No es el del Tribunal de Cuentas el único golpe duro recibido por Dilma Rousseff esta semana. Anoche, la justicia electoral de Brasil aprobó reabrir una investigación sobre la campaña presidencial de Dilma Rousseff por el presunto uso de fondos desviados del fraude a Petrobras, una decisión que tiene el potencial para anular su mandato.

La demanda es una de las cinco presentadas por el opositor partido socialdemócrata (PSDB, centro) derrotado en los comicios de octubre del 2014 por apenas tres puntos porcentuales, que afirma que la fórmula Rousseff (Partido de los Trabajadores, izquierda) y Michel Temer (PMDB, centro) financió su carrera al Palacio de Planalto con donaciones de empresas involucradas en el gigantesco esquema de corrupción en la estatal Petrobras.

Por cinco votos contra dos, los ministros revirtieron este martes una decisión de la magistrada Maria Thereza de Assis Moura, que en febrero había pedido el archivo de la demanda por considerar que las pruebas eran "frágiles".

El PSDB acusa a las agrupaciones de Rousseff y de Michel Temer de "abuso de poder económico y fraude, con la realización de gastos de campaña y valor que sobrepasó el límite informado y financiación de campaña mediante donaciones oficiales de empresas contratadas por Petrobras como parte de la distribución de sobornos".

El partido, que llevó como candidato al actual senador Aecio Neves, plantea además que hubo "manipulación en la divulgación de indicadores socioeconómicos -un abuso acumulado con la perpetración de fraude-, uso indebido de predios y equipamiento público para realizar actos propios de campaña, y publicidad institucional en época de veda".

Es la primera vez que la justicia electoral abre una investigación de este tipo contra un presidente en funciones, dijeron a la AFP fuentes del Tribunal Superior Electoral. El mecanismo, previsto en la Constitución, puede concluir con la anulación de su mandato y un nuevo llamado a elecciones.

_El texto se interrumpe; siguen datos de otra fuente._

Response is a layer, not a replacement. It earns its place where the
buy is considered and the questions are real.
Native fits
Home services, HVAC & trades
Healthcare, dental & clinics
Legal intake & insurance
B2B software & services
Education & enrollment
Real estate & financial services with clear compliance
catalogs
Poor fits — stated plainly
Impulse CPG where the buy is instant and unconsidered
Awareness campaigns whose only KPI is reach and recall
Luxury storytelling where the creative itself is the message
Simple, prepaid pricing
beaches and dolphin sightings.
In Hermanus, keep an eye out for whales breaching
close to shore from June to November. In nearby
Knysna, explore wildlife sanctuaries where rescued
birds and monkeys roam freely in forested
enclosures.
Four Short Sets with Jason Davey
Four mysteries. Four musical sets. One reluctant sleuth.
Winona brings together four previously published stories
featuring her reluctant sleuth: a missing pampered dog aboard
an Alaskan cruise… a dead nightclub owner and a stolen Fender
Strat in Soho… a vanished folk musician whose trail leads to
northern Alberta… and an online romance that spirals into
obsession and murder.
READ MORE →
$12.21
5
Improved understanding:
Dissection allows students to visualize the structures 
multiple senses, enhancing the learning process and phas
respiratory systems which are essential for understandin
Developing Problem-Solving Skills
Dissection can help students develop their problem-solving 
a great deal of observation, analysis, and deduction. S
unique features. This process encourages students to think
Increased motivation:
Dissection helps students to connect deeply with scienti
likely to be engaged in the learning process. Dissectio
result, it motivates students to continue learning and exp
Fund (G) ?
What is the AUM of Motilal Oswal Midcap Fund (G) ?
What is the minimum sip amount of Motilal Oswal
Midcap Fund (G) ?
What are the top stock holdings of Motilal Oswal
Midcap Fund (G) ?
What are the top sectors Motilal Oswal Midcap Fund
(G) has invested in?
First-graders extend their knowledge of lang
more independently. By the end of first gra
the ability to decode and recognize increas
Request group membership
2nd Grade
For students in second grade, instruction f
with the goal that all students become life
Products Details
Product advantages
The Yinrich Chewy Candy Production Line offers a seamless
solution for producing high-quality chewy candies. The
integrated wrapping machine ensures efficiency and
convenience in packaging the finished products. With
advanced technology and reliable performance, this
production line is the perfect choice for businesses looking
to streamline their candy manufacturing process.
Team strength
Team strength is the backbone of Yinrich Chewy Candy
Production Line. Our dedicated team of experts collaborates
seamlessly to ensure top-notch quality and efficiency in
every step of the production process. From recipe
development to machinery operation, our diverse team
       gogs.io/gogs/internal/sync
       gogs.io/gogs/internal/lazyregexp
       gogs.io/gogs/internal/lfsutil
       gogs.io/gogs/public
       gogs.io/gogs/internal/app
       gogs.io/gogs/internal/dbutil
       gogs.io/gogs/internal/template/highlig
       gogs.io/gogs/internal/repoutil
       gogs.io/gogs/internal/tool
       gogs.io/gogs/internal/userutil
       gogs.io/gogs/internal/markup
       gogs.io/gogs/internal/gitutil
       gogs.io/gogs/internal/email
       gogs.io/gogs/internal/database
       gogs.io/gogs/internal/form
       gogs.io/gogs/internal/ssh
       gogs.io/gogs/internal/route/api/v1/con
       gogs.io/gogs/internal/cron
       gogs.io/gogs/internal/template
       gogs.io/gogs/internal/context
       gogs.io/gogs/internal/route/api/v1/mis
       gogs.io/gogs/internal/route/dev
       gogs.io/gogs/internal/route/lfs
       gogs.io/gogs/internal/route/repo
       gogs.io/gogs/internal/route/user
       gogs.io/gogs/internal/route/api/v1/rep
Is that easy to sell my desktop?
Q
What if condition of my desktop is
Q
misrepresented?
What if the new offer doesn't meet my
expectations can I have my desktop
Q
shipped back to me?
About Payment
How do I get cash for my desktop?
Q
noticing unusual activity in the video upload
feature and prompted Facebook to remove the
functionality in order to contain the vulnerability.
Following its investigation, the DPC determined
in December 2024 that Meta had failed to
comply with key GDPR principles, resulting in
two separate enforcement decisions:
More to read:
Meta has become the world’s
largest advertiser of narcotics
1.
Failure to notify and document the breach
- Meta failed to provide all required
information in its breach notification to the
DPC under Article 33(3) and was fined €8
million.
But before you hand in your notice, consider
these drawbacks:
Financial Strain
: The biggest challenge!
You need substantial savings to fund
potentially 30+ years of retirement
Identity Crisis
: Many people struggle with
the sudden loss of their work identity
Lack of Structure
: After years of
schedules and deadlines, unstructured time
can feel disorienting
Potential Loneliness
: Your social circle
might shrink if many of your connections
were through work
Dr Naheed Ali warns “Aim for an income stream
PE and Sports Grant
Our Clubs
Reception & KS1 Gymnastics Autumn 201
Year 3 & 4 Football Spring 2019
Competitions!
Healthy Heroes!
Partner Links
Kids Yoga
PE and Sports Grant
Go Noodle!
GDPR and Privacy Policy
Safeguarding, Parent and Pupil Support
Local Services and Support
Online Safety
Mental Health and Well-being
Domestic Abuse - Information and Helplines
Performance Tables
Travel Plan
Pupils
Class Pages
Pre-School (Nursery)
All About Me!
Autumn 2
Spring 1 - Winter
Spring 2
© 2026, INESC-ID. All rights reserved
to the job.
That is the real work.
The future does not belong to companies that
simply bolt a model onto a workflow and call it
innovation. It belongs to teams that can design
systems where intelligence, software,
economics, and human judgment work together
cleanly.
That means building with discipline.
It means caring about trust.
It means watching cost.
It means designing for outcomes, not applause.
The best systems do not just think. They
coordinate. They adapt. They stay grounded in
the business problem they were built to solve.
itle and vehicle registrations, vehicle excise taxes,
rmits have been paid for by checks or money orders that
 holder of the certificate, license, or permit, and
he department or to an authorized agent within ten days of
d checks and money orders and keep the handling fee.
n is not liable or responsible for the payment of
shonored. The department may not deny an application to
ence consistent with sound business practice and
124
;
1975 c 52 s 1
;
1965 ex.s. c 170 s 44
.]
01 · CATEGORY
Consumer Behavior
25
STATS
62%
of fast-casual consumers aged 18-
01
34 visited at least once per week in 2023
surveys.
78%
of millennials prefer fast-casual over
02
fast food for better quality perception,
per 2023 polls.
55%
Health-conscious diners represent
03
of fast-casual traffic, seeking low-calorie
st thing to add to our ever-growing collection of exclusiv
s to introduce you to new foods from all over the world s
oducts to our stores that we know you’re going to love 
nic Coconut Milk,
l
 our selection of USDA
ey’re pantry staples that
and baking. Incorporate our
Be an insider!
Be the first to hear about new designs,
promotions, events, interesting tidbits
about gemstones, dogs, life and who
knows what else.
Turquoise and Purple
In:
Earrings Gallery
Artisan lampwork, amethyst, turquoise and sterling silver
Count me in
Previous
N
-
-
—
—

Rousseff lidia con varios frentes que podrían justificar un juicio político e interrumpir prematuramente su mandato iniciado en enero. Además de ser acusada de usar recursos públicos para su campaña, la mandataria es cuestionada por solventar programas sociales a través de entidades financieras públicas, lo que está prohibido por ley.

Sofocada por la recesión económica, con un Congreso fragmentado y un apoyo popular de apenas 10%, Rousseff lucha para restaurar la gobernabilidad y conseguir aprobar un paquete de ajuste fiscal que le permita reordenar las cuentas públicas. Para ello, esta semana emprendió una reforma de gabinete con la intención de fortalecer su base aliada en el Congreso.

El izquierdista PT, que asumió el poder en 2003, es blanco permanente de acusaciones de corrupción en el caso Petrobras, que tiene bajo investigación a políticos de varios partidos y a grandes empresarios de Brasil.

El ex tesorero del PT, Joao Vaccari, fue condenado a quince años de prisión por lavar dinero de sobornos en Petrobras y José Dirceu, ex jefe de Gabinete del primer gobierno de Lula (2003-2010) enfrenta un juicio por la misma causa, señalado como el creador del fraude que drenó al menos dos mil millones de dólares de la petrolera.